Technologie e Diritti

Continua la repressione contro i media in Serbia

Si assiste a un collasso ormai quasi totale della libertà di espressione, con i media filo-governativi che producono propaganda contro i difensori dei diritti umani sulla base di accuse inventate per destabilizzare lo stato.

by Civil Rights Defenders
Stevan Dojcinovic, direttore di KRIK, è stato bersaglio di svariate campagne discriminatorie.

La scorsa settimana Aleksandar Vučić ha vinto le elezioni presidenziali in Serbia, con il 54.9% dei voti. In qualità di ministro dell'informazione negli anni '90 è stato determinante nel censurare media e giornalisti mentre prestava servizio come “responsabile della propaganda” durante il regno di Slobodan Milosevic, la mente che è stata dietro gran parte delle atrocità commesse nell'ex-Jugoslavia.
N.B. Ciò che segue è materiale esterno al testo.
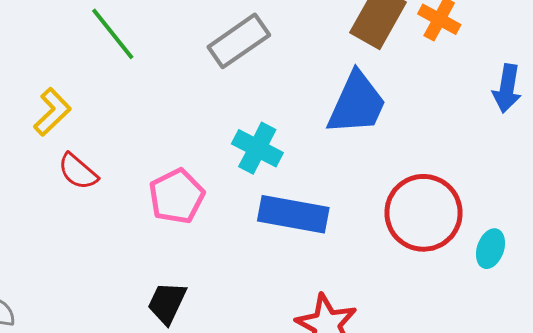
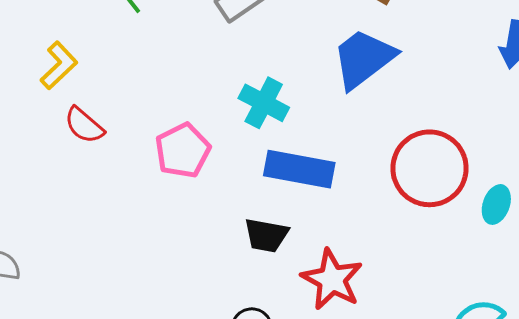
blue trapezoid: (357, 103) -> (363, 59), turned -152
black trapezoid: (167, 303) -> (266, 235), moved, turned -105

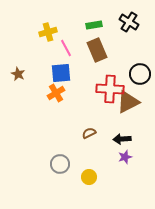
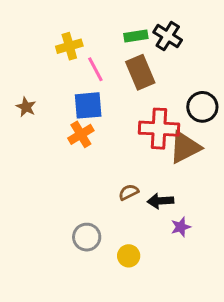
black cross: (129, 22) -> (168, 36), moved
black arrow: (122, 139) -> (160, 201), moved

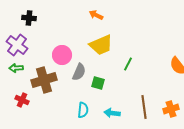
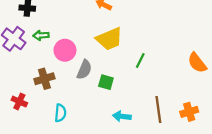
green arrow: (16, 68) -> (41, 35), moved
brown cross: (44, 80) -> (44, 79), size x0.7
cyan semicircle: (83, 110) -> (60, 113), moved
I media in Serbia hanno vissuto una rilevante evoluzione tra il 2010, quando erano considerati dagli organismi di monitoraggio come “sulla buona strada verso la libertà e l'indipendenza”, all'attuale situazione di instabilità. Ora si assiste a un pressoché totale collasso della libertà di espressione, con i media filo-governativi che producono propaganda contro i difensori dei diritti umani attraverso accuse inventate per destabilizzare lo stato.

In un clima del genere qualunque organizzazione che indaghi sulla corruzione, la responsabilità dello stato o casi di discriminazione contro le minoranze o il governo è automaticamente inserita nella lista nera e il suo lavoro e i suoi risultati vengono resi nulli e privi di valore” ha dichiarato Goran Miletic, direttore esecutivo per l'Europa di Civil Rights Defenders.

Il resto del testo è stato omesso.